This Thanksgiving I'm Thankful for Our Differences

{Image by: catnipstudio}

My family has always celebrated Thanksgiving, and as long as I remember it has marked the official start of the holiday season. Last year, I wrote about how mi familia comes together for the holidays, and how it makes for a crowded and busy time. Now that I have a family of my own, we alternate holidays with each side of the family, allowing our kids the opportunity to form memories with everyone in their large, beautiful, diverse family.

It’s not always easy. One year, before we had children, we attempted to drive up from San Diego to the Bay Area the night before Thanksgiving. It took us 8 hours to get just past Los Angeles. My husband was sick with the flu, and he was barely conscious in the passenger seat as I drove late into the night. We spent the night at a Motel 6 in Gilroy. It was the last time we drove up for Thanksgiving.This year, we’re driving again…

As it turns out, airfare from Burbank to Oakland the day before Thanksgiving for a family of four costs about the same as a cruise. So our plan is to leave early today and pray, basically. I’m nervous, but despite our negative past experience, I am also excited. The joy of being together with my family is as strong now as it always has been. Now that I have daughters to share it with, it is almost greater. So it’s worth it. Like so many of you, we go to great lengths to get to our holiday celebrations because they matter deeply to us. It’s a time to celebrate and give thanks for the many blessings we have. Our most cherished gifts are our familia and our cultures.

My immediate family is from El Salvador, and when we are all together, while a lot of English is spoken, we slip into and out of Spanish as we prepare the meals, play with the children, and just generally catch up.  Sure, we have turkey with cranberry sauce and stuffing, but the next day that turns into pan con chumpe. We have apple pie, but we also have flan. Right next to the mashed potatoes is the chirmol. At my in-laws as well, because my father-in-law’s family is Mexican, we get to enjoy the most delicious tamales and chile rellenos along with the sweet potatoes and spiced apple cider.

 

Doy gracias que mis niñas pueden disfrutar de las dos culturas. I am so thankful that my girls will have memories that might fit right in with their Anglo counterparts at school, but that they will also have those special memories that are particular to our cultures. Like me, they will think of Thanksgiving and think of their pavo con gaucamole y chirmol. In most cultures, food is important, and ours are no exception. The smell of many foods, and certainly the act of cooking family recipes takes me right back to my childhood standing at my abuelita’s elbow as she cooked, peering over the edge of the counters, watching the colorful ingredients magically transformed by her cooking.

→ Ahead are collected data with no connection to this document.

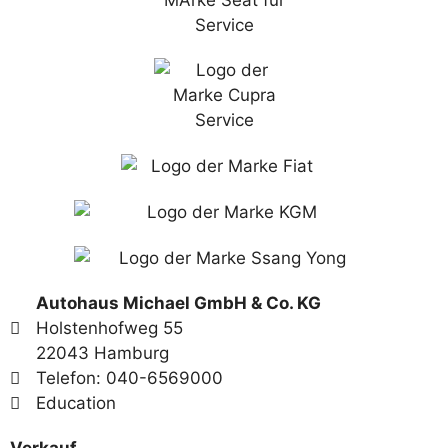
Autohaus Michael GmbH & Co. KG
Holstenhofweg 55
22043 Hamburg
Telefon: 040-6569000
Education
Verkauf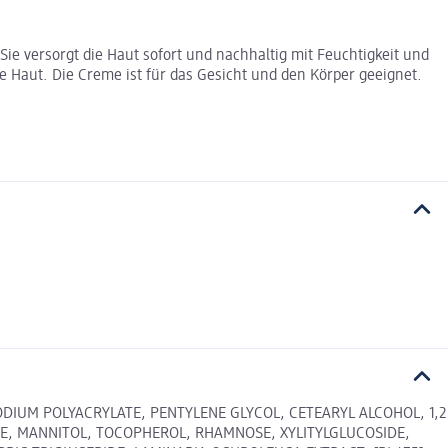
ie versorgt die Haut sofort und nachhaltig mit Feuchtigkeit und
e Haut. Die Creme ist für das Gesicht und den Körper geeignet.
ODIUM POLYACRYLATE, PENTYLENE GLYCOL, CETEARYL ALCOHOL, 1,2
IDE, MANNITOL, TOCOPHEROL, RHAMNOSE, XYLITYLGLUCOSIDE,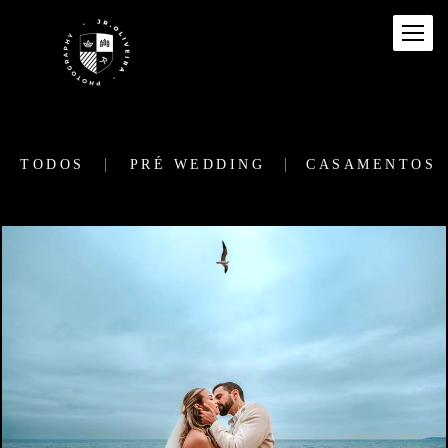
TODOS
PRÉ WEDDING
CASAMENTOS
96
0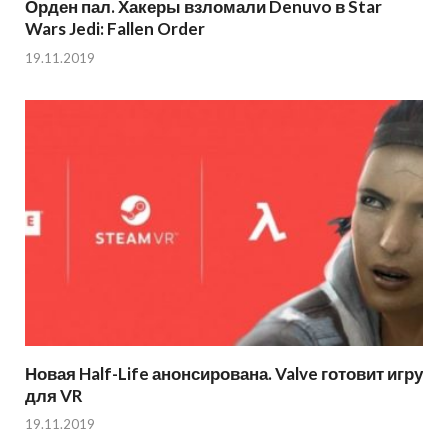
Орден пал. Хакеры взломали Denuvo в Star
Wars Jedi: Fallen Order
19.11.2019
Новая Half-Life анонсирована. Valve готовит игру
для VR
19.11.2019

I am so thankful that my girls are growing up with a family full of people who are both like them and different than them. Like many Latino families, taking a look around at our celebrations is a lesson in diversity: we have curly hair, wavy hair, straight hair; we have every shade of skin from light to dark; we are tall and short; and some of us are newly born, while others are great-grandmothers and great-grandfathers.

You know, I say we are Latino, but I really mean our immediate family is Latino, because in truth, our familia, including cousins and aunts and uncles and beyond, are a multitude of cultures. My girls have cousins who are Colombian, Guatemalan, Mexican, Salvadoran, Filipino, Anglo, Chinese, and more. When they picture their familia, they picture a beautiful spectrum of loving faces who are connected by culture, but also beyond culture through love.

I am thankful that being different is meaningless to my girls because we are all different. Our circle of friends includes adoptive families and other mixed-race families, like ours, and it’s just normal. Marisol understands that not all babies look like miniatures of their parents and it doesn’t phase her. She knows that familia is defined by who you love and who loves you.

The tradition of Thanksgiving Day is an American one. We all know it started with Native Americans generously celebrating the harvest with pilgrims struggling to feed the members of their colony.  I know that I myself picture that scene uneasily, thinking of the atrocities of colonization.

But I do celebrate the day: I celebrate the harvest and the seeds that sustain; I celebrate generosity and kindness; I celebrate the idea that we can come together with our differences and share in traditions both old and new. I look at my girls in the laps of their tias y tios, listening in two languages, being fed morsels made with love and I am filled with an abundance of gracias.